Dünyaca ünlü fizik profesörü Stephen Hawking’in adını hemen hepimiz bir şekilde duymuşuzdur.
Büyük Patlama Teorisi’nin (Big Bang Theory) geliştirilmesinde önemli katkıları bulunan, bu alandaki başarıları, ’20. Yüzyılın buluşları’ arasında gösterilen ve ‘Einstein’dan bu yana dünyaya gelen en parlak teorisyen fizikçi’ olarak kabul edilen İngiliz evrenbilimci Hawking’in, tekerlekli sandalyede yaşamını sürdürdüğünü ve pek çok vücut fonksiyonu gibi konuşma yetisini de yitirdiği için sandalyesine bağlı bilgisayar aracılığıyla konuştuğunu da duymuş/görmüşüzdür.
Peki Hawking’in hastalığının ne olduğunu biliyor muyuz?
Sanırım birçoğumuz bu hastalığın ne olduğunu daha yeni yeni öğreniyoruz.
Çünkü ölümcül bir hastalık olan ALS konusunda farkındalık yaratmak amacıyla başlatılan bir kampanya, tüm dünya ile birlikte bizim de gündemimize girmiş durumda.
Amyotrofik Lateral Skleroz ya da Motor Nöron Hastalığı olarak bilinen ve merkezi sinir sisteminde, omurilik ve beyin sapında motor sinir hücrelerinin kaybıyla ortaya çıkan ALS, kaslarda erimeye yol açıyor ve hastalar başta kollar ve bacaklar olmak üzere pek çok vücut fonksiyonunu kaybediyor.
Zihinsel fonksiyonların etkilenmiyor oluşu ise bu hastalığın belki de tek tesellisi.

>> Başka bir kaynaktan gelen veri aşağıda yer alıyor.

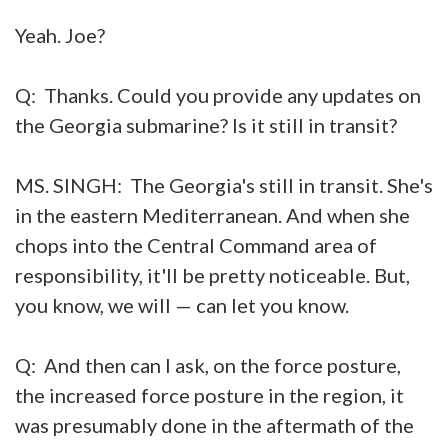
Yeah. Joe?
Q: Thanks. Could you provide any updates on
the Georgia submarine? Is it still in transit?
MS. SINGH: The Georgia's still in transit. She's
in the eastern Mediterranean. And when she
chops into the Central Command area of
responsibility, it'll be pretty noticeable. But,
you know, we will — can let you know.
Q: And then can I ask, on the force posture,
the increased force posture in the region, it
was presumably done in the aftermath of the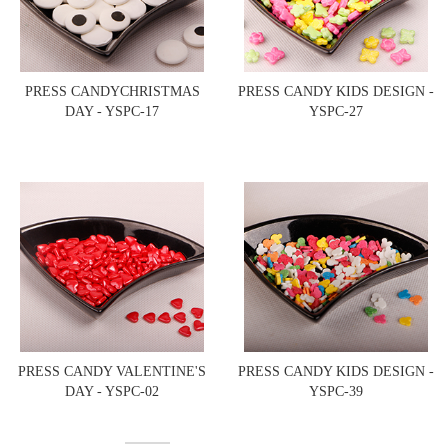
PRESS CANDYCHRISTMAS
PRESS CANDY KIDS DESIGN -
DAY - YSPC-17
YSPC-27
PRESS CANDY VALENTINE'S
PRESS CANDY KIDS DESIGN -
DAY - YSPC-02
YSPC-39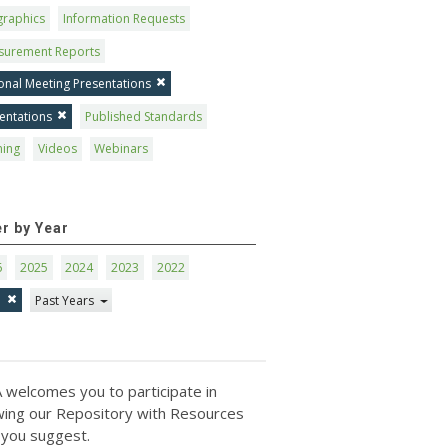
graphics
Information Requests
surement Reports
onal Meeting Presentations
entations
Published Standards
ning
Videos
Webinars
er by Year
6
2025
2024
2023
2022
1
Past Years
 welcomes you to participate in
ing our Repository with Resources
 you suggest.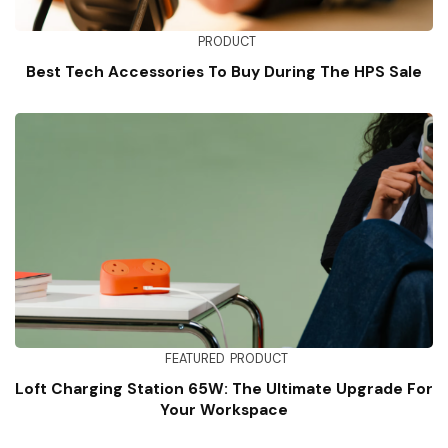
PRODUCT
Best Tech Accessories To Buy During The HPS Sale
FEATURED
PRODUCT
Loft Charging Station 65W: The Ultimate Upgrade For
Your Workspace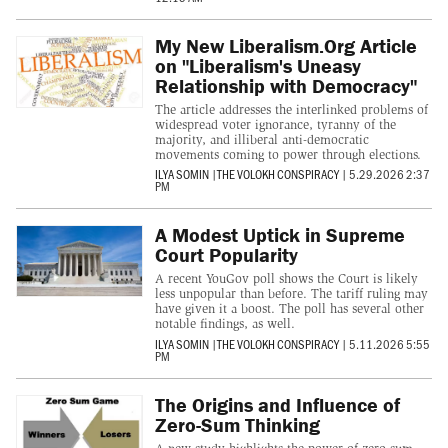
My New Liberalism.Org Article
on "Liberalism's Uneasy
Relationship with Democracy"
The article addresses the interlinked problems of
widespread voter ignorance, tyranny of the
majority, and illiberal anti-democratic
movements coming to power through elections.
ILYA SOMIN
|
THE VOLOKH CONSPIRACY
|
5.29.2026 2:37
PM
A Modest Uptick in Supreme
Court Popularity
A recent YouGov poll shows the Court is likely
less unpopular than before. The tariff ruling may
have given it a boost. The poll has several other
notable findings, as well.
ILYA SOMIN
|
THE VOLOKH CONSPIRACY
|
5.11.2026 5:55
PM
The Origins and Influence of
Zero-Sum Thinking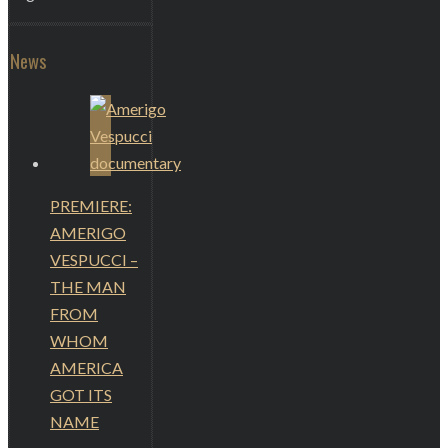
News
PREMIERE:
AMERIGO
VESPUCCI –
THE MAN
FROM
WHOM
AMERICA
GOT ITS
NAME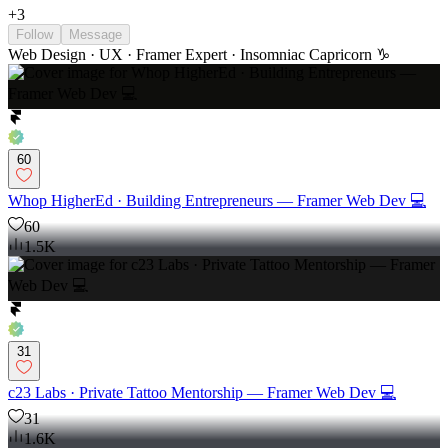
+
3
Follow
Message
Web Design · UX · Framer Expert · Insomniac Capricorn ♑️
60
Whop HigherEd · Building Entrepreneurs — Framer Web Dev 💻
60
1.5K
31
c23 Labs · Private Tattoo Mentorship — Framer Web Dev 💻
31
1.6K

Hawking, teşhis konulduktan sonra ortalama 2 ile 5 yıl arasında ömür biçilen ALS hastaları adına ufak da olsa bir umut, çünkü 21 yaşında ALS teşhisi konulan ünlü bilim insanı, bugün 72 yaşında ve hâlâ hayatta.
1941 yılında bu hastalıktan ölen Amerika’nın ünlü beyzbol oyuncusu Lou Gehrig’in adıyla da anılmakta olan ALS ile ilgili olarak başlatılan Ice Bucket Challenge adlı kampanya, kimi kesimlerden büyük destek görürken, kimi kesimlerce ise eleştirilmekte.
Eleştiri nedenlerinin başında ise, kampanyanın özellikle sosyal medyada bir ‘şov’ aracı haline gelmiş olması geliyor.
Bu noktaya katılmamak sanırım imkansız.
Ama her şeye rağmen ALS hakkında bir farkındalığın oluştuğu, en azından hastalığın daha bilinir hale geldiği gerçeğini gözden kaçırmamak lazım.
Bir diğer önemli nokta, bu kampanya aracılığıyla hedeflenen bağışlar tabii.
Toplanan bağışlar hem hastalar ve hem de esasen hastalığın tedavisi adına yapılan klinik çalışmalar için harcanacak.
Amerika’da çok kısa sürede yaklaşık 15 milyon Dolar toplanmış.
Ama örneğin neredeyse başından aşağı buzlu su dökmeyen ünlünün kalmadığı Türkiye’de sadece 95 bin TL bağış toplanabilmiş.
Facebook’tan izlediğim kadarıyla bu kampanya bizim ülkemizde de son derece popüler.
Peki acaba bağış yapan kaç kişi var?
***
Her türlü eleştiriye rağmen bu ve benzeri kampanyaların önemli olduğuna inananlardanım.
Yeter ki esas amaç unutulmasın.
Hastalığın kendinin unutulup da kampanyanın sadece bir eğlence, bir eğlenme ve bir gösteriş aracına dönüştürülmesi, eminim bu hastalığı taşıyanların ve onların yakınlarının kalbini kırmaktan başka bir işe yaramayacaktır.